Of course, such talks always contained a tutorial part on how to assemble a text mining workflow:
1. Importing data from various format (text of course, but also pdf, doc, xml, pubmed, web scraping, and more);
2. Filtering and cleaning from punctuation, stop words, and other useless part of the text;
3. Stemming, i.e. reducing each word to its stem so that "promise" and "promising" refer to the same concept;
4. Tagging specific entities in text, such as part of speech, names, locations, medical terms, sentiment, and more;
5. Bag of Words or keywords extraction to represent the original text
6. Classification based on previous tagging
Tagging and classification were often the steps with the highest expectations. Most frequently asked questions rotated around them, like "where do I find the tags for the classes I need"? That means, "where do I find an ontology that associates words with classes for my problem"? Let's suppose I want to classify restaurants based on their ethnicity. I need a subset to use as training set where documents are tagged with the restaurant ethnicity. Where can I find that?
I believe there is quite a bit of misunderstanding here. A general Text Mining tool does not usually provide tagged data for specific classification problems. It is the user's responsability to collect and tag the data, i.e. to define the ontology, and to build a text mining solution based on such data.

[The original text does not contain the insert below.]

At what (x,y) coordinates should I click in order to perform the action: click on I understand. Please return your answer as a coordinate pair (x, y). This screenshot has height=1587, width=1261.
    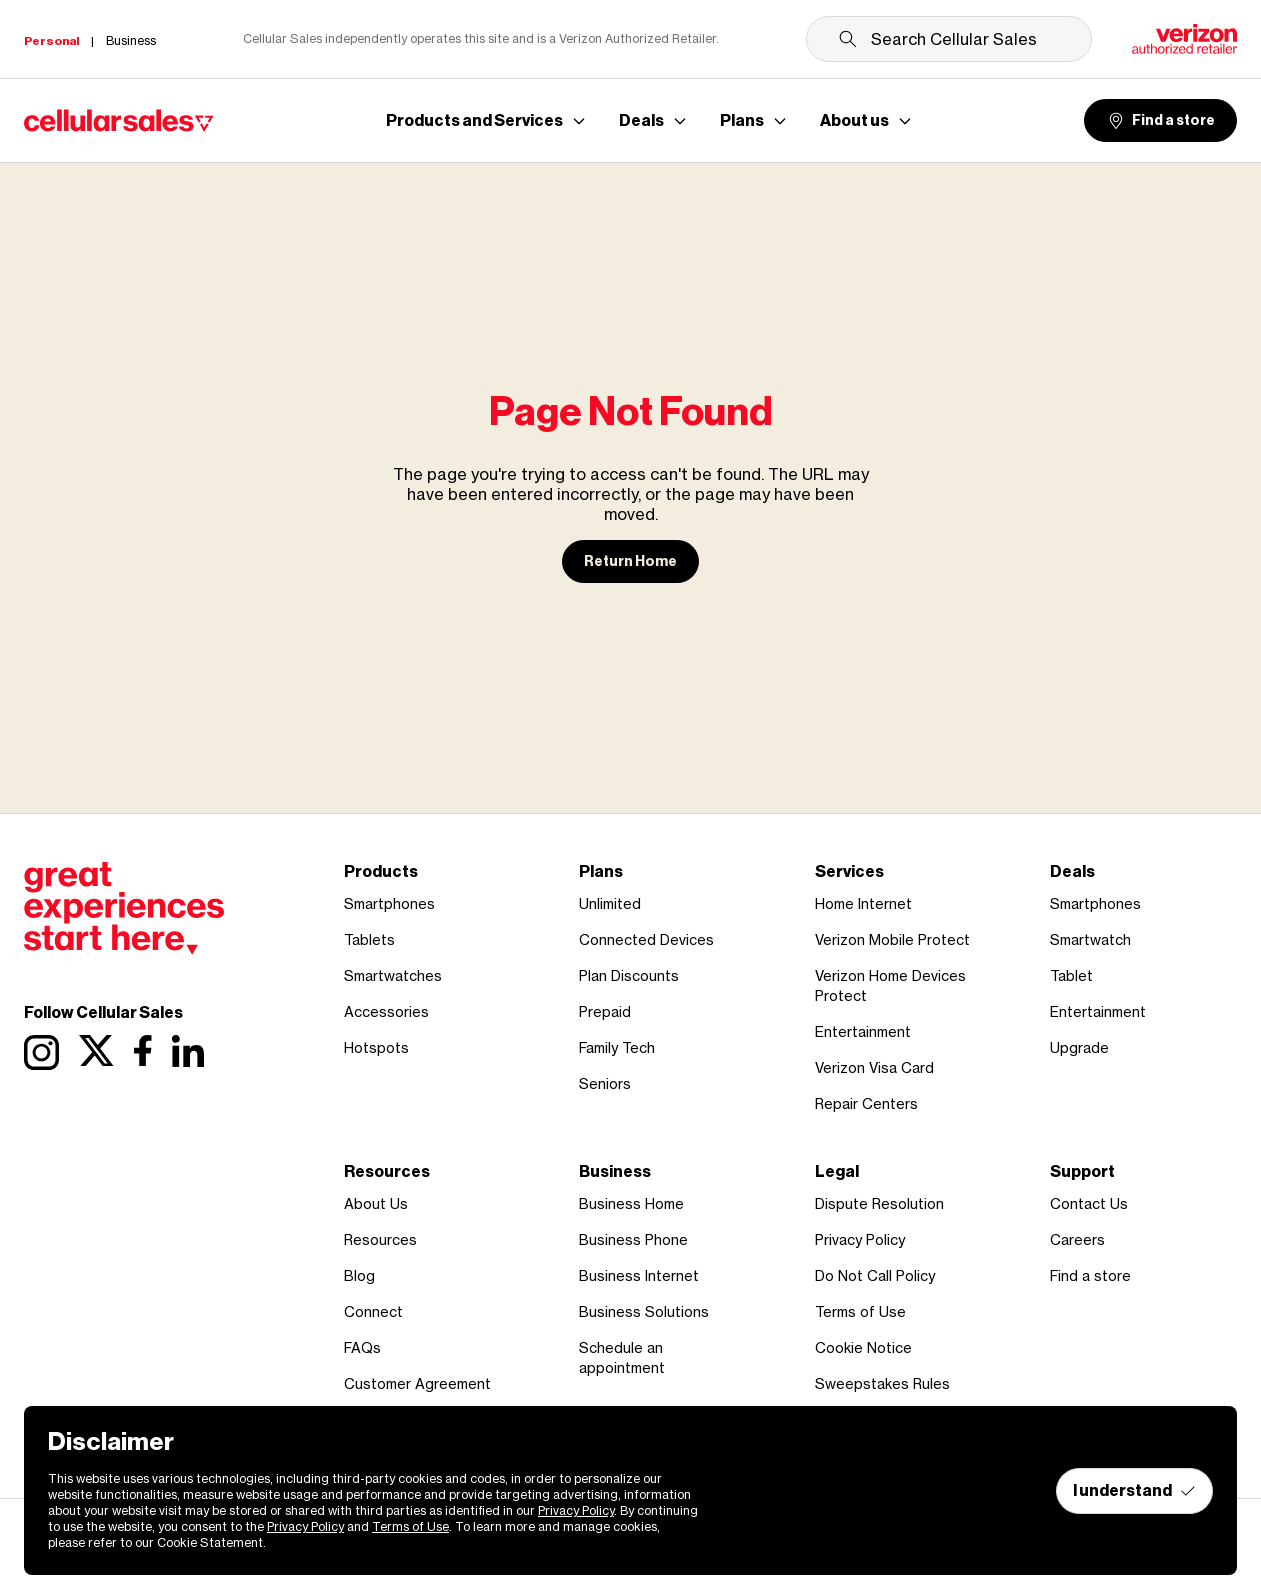     Looking at the image, I should click on (1134, 1490).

Some text mining solutions offer an editor to manually tag each sentence with the right class. But this is of course a tedious and long process! Another option could be to buy a vertical solution that analyzes a specific text problem in a specific context, like for example a solution for medical document classification. In the medical field many ontologies, associating words to medical classes, are widely available. The more restricted the text contexts and the classification problems are, the easier it is to find a pre-packaged ontology or tag dictionary.

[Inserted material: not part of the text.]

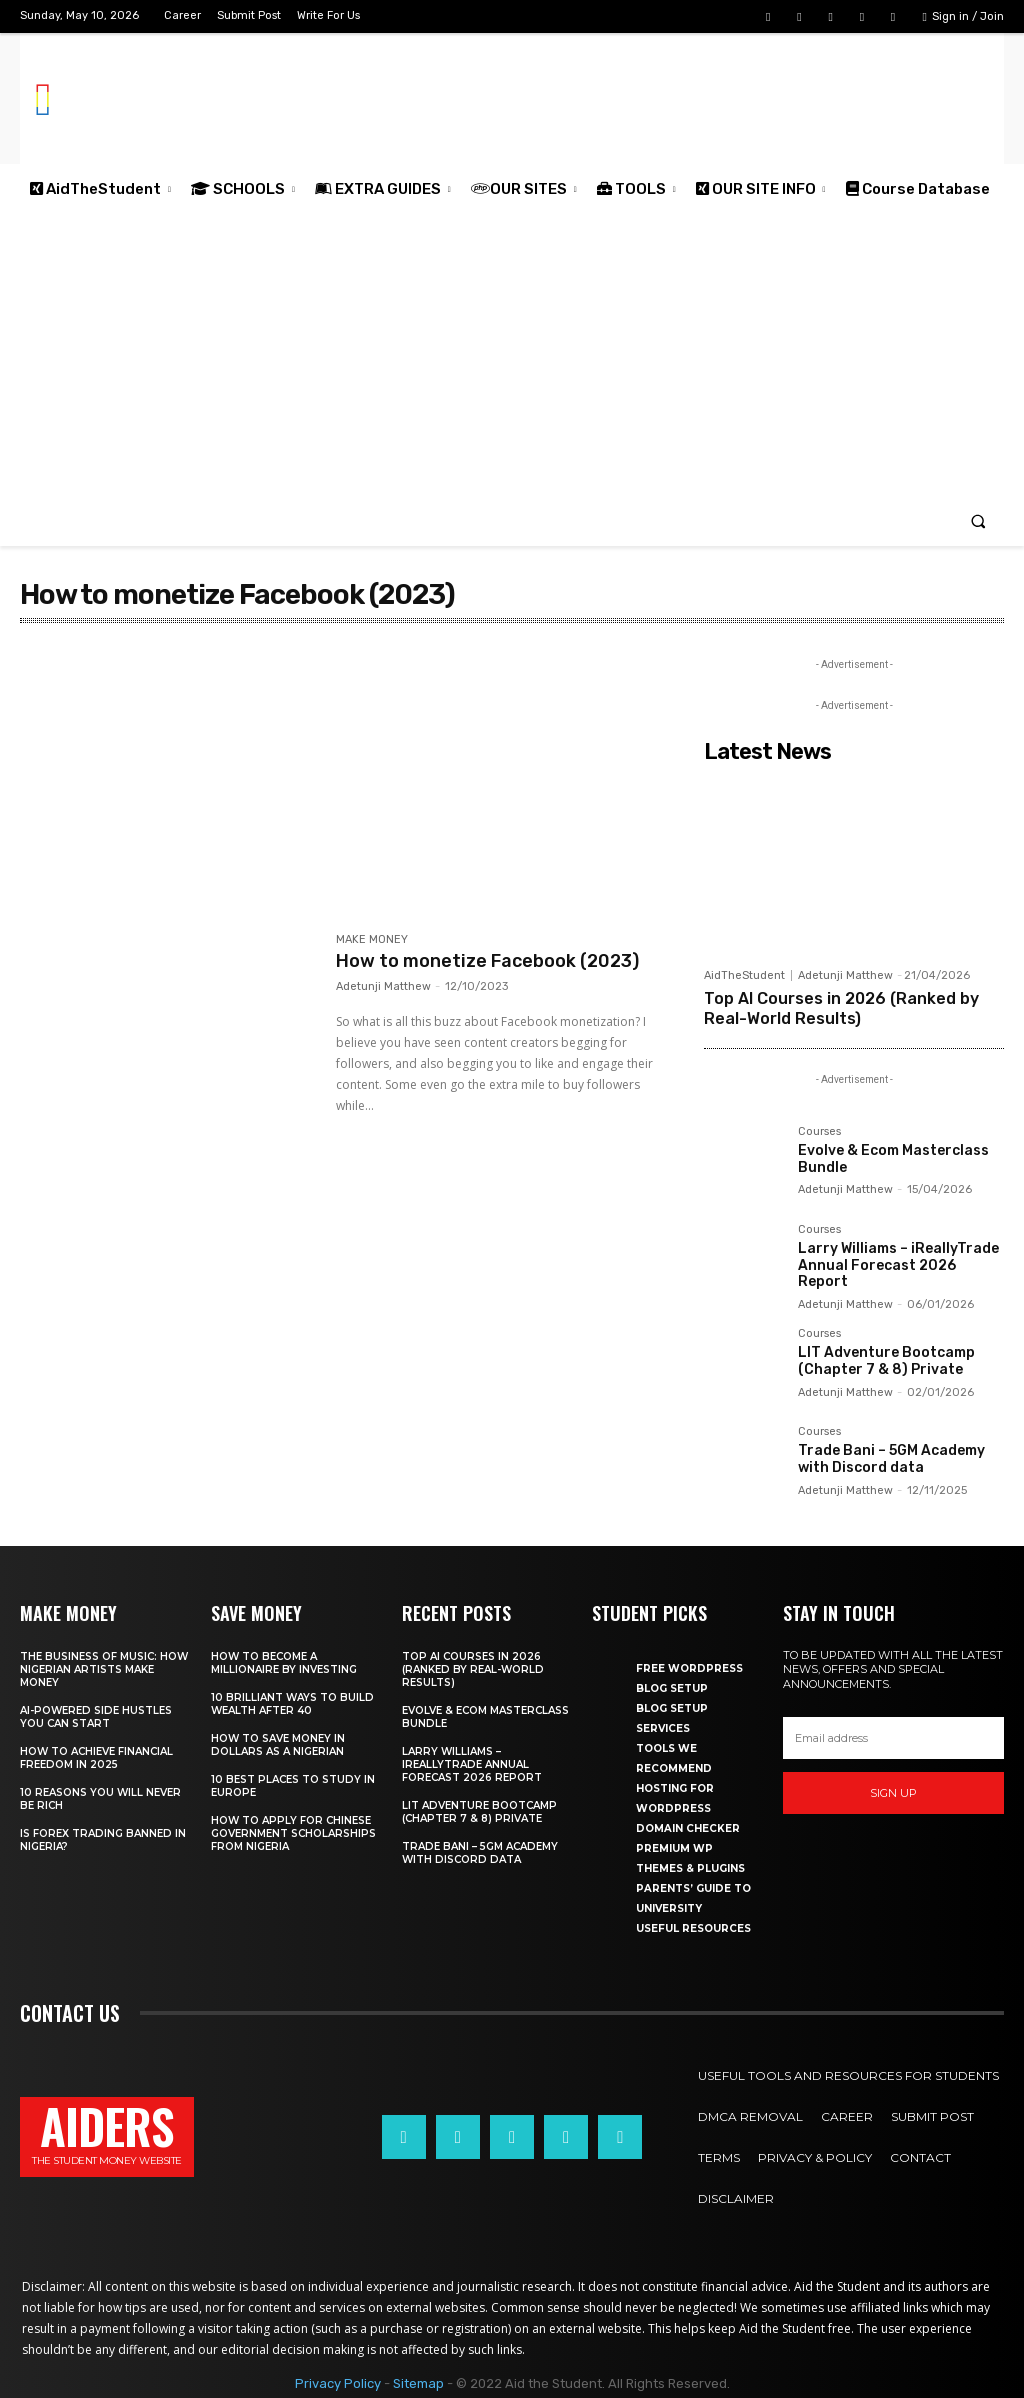 The width and height of the screenshot is (1024, 2398). What do you see at coordinates (978, 520) in the screenshot?
I see `[button]` at bounding box center [978, 520].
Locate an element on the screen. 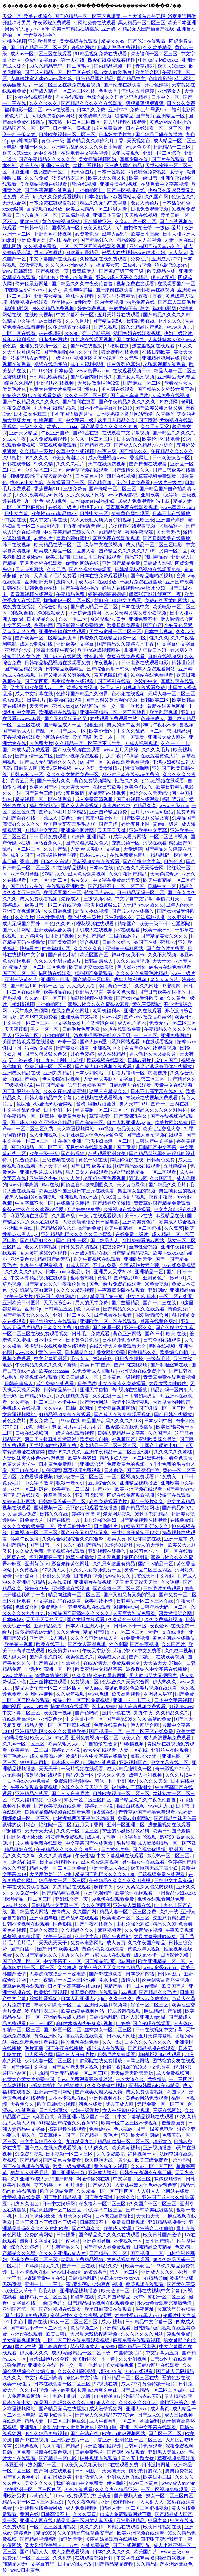 The image size is (199, 2576). 丨国产丨调教丨91丨 is located at coordinates (162, 1445).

My experience with text mining, though, is that a data scientist has often to deal with a new classification problem in a wide and unknown text context. Defining the ontology in a quick way then becomes a bit of an art. Here are a few tricks I have used in the past, to avoid the manual tagging.
- Using the document origin as the document class, like for example the search keys that have been used to retrieved the documents
- Borrowing the ontology from a similar text context: even if this is not a 100% match, it might still be sufficient to quickly tag the data
- Importing a dictionary from the web (Stanford dictionary for sentiment analysis for example) whose tags can be easily translated into the tags you need.